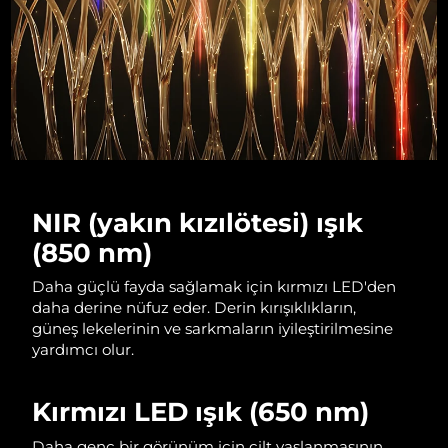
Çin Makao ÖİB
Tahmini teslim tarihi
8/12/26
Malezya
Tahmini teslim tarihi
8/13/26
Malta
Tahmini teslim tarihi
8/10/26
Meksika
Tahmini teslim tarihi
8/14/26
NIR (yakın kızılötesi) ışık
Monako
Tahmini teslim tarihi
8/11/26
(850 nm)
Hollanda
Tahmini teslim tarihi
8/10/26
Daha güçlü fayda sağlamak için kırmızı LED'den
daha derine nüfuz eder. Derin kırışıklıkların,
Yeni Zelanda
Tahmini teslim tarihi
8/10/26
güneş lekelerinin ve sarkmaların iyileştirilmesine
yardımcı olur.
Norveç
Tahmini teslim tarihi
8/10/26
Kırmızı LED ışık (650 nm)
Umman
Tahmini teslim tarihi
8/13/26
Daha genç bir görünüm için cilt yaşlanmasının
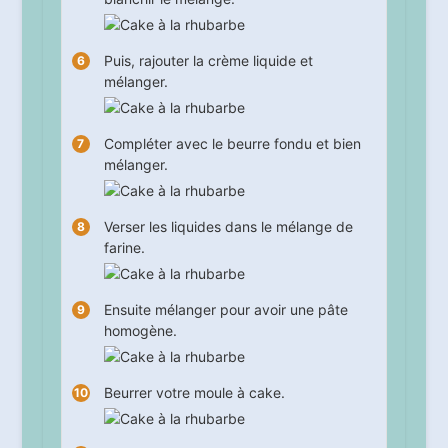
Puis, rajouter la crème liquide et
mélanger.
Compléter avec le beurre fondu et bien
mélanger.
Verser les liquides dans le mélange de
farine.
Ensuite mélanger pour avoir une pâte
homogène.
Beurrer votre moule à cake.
_ _ _ _ _
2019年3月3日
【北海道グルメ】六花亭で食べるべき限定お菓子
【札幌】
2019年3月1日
_ _ _ _ _
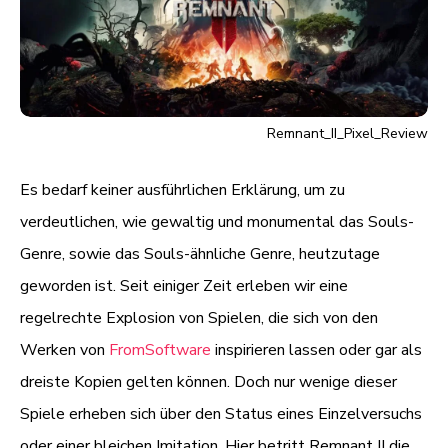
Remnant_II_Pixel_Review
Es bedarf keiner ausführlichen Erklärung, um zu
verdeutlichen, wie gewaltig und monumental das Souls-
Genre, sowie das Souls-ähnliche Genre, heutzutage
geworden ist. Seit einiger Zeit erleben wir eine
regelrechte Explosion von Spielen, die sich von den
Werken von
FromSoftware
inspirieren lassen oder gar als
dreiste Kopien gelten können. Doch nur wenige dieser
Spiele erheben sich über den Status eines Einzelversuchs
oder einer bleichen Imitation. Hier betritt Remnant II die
_ _ _ _ _
Task instructions →
All lines in the listing above with the string "için" should be returned.

Result of the task →
Daha güçlü fayda sağlamak için kırmızı LED'den
Daha genç bir görünüm için cilt yaşlanmasının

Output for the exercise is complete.